On our second day on Lake Titicaca in Peru, we travelled by boat from Amantani Island to Uros Island, to spend the night with another host family. We travelled with others, but stopped midway, said goodbye to our newly made friends, and hopped over to Anna’s small boat, throwing our backpacks on board and exchanging pleasantries. 20 minutes later, after settling into our rooms, we joined Anna and her son Roland, and learned about their way of life, as we set up fishing nets and collected reed.
I visited Havana in Fall of 2012. After days of not coming into contact with locals, and watching the ocean in front of me, Havana was city life at its finest, and one that left me speechless. There was so much going on, that at times, I didn’t know where to point my camera. I began to recognize that locals took a lot of time to sit, relax and observe. I snapped this photo of these friends, imagining how long they had been friends, where they lived, and how they spent their days.
The portraits I took in Havana had a certain pattern and rhythm to them, this specific one following the same composition as the ones above. Despite their similarities, the subjects are very different, both in terms of facial expression and body language. I loved the inclusion of the bells on the left, with the trumpet in his hands, and more than anything, the striking difference between the subjects faces drew me to want to photography them side by side.
In 2012, there was a demonstration held in Toronto to protest against Western intervention in the Syrian War. I attended because I was writing a piece on the event, and I spent some time talking to people from various backgrounds, trying to understand their point of view. When the march began, i photographed people in action. It was a surprise to me how young some of the attendees were, and I wondered how their lives would be impacted if the West did in fact intervene.
This was one of the first portraits I ever took. I was working on a school project, trying to come up with creative ways to incorporate satire into projects and subjects that deal with social issues, such as homelessness. My attempts were to raise more awareness in audiences and allow the average person to empathize, but not pity. This man gave me the biggest smile when I asked him if I could take a photo, and it’s stayed with me since.

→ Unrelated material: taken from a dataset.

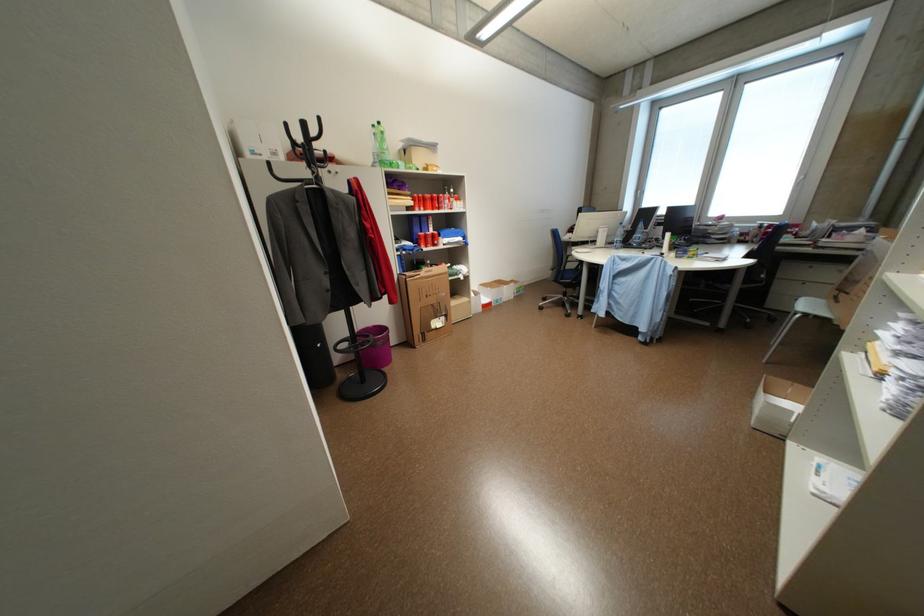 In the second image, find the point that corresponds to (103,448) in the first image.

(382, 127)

The village of Abyaneh, sitting at the foot of the Karkas Mountain, is one of the most historic and authentic villages in Iran. It is about 70 km southeast of Kashan in Isfahan province and is unique for having preserved and retained the traditions of its founders. Its history goes back more than 2,500 years, and traces from the Sassanid period can be seen in its architecture. The locals are friendly, and very proud of their heritage and customs, still speaking in their local dialect and wearing traditional clothing.
While in Kish, an island off the southern coast of Iran, the Persian Gulf, we visited a village where the locals lived. We stopped by the local mosque, where the Sunni population would go for prayers. The small and intimate mosque had an outdoor washing station, and prayer rugs that were laid out outside. I watched as this man, a local, washed, and prepared for prayers. I then watched him as he prayed. Afterwards, we got to talking, and I snapped his photo, trying to depict the spirituality and calmness that I so admired in him.

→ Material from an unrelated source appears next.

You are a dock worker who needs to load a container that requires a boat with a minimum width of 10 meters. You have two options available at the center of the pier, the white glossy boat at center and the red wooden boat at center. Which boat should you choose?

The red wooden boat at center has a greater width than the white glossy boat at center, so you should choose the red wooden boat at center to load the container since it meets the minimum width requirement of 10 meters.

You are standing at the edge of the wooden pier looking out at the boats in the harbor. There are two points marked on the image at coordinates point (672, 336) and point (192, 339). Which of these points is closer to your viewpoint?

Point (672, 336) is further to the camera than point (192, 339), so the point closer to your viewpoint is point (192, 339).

One afternoon, we paid “khale joon” a visit (“khale” means “aunt” in Persian, “joon” means “dear”). I loved everything about her home, the courtyard, the hanging clothes, the carpets. It was a sunny day, and we sat on the terrace drinking tea, talking about my grandparents, drawing connections as to how she may have known them. Her smile was so war, her skin so soft, and her accent so local, it made me want to stay and listen to her forever.

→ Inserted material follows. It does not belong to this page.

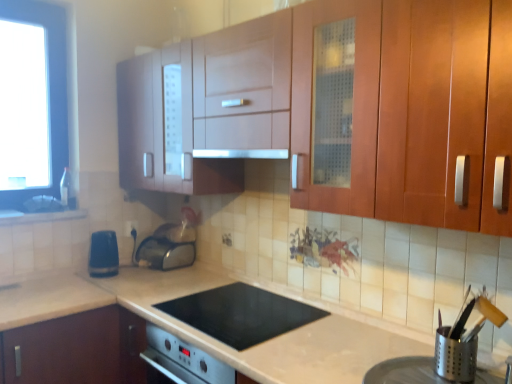 The height and width of the screenshot is (384, 512). In order to click on vacant area in front of blue plastic kettle at lower left, which appears as the 3th appliance when viewed from the front in this screenshot , I will do `click(109, 283)`. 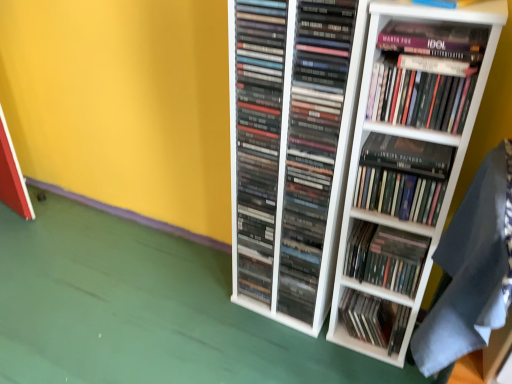 The width and height of the screenshot is (512, 384). I want to click on free space that is to the left of matte black book at center, which appears as the 7th book when viewed from the top, so click(310, 337).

Walking in the neighbourhood of Bjelave in Sarajevo, I came across a group of kids kicking a ball around. I stood there watching them for a while, and begin photographing them as a friend of mine joined their game. I took a photo of their smiling faces at the end, feeling grateful for local experiences that allow you to get a different feel for a place. The youngest one was a troublemaker.
While walking through the Old City in Mostar, I came across this man and his work. He was a skilled craftsman his whole life, and somehow communicated to me that he was closing his shop soon. His work was beautiful and extensive, and our exchange, despite the language barriers was even better.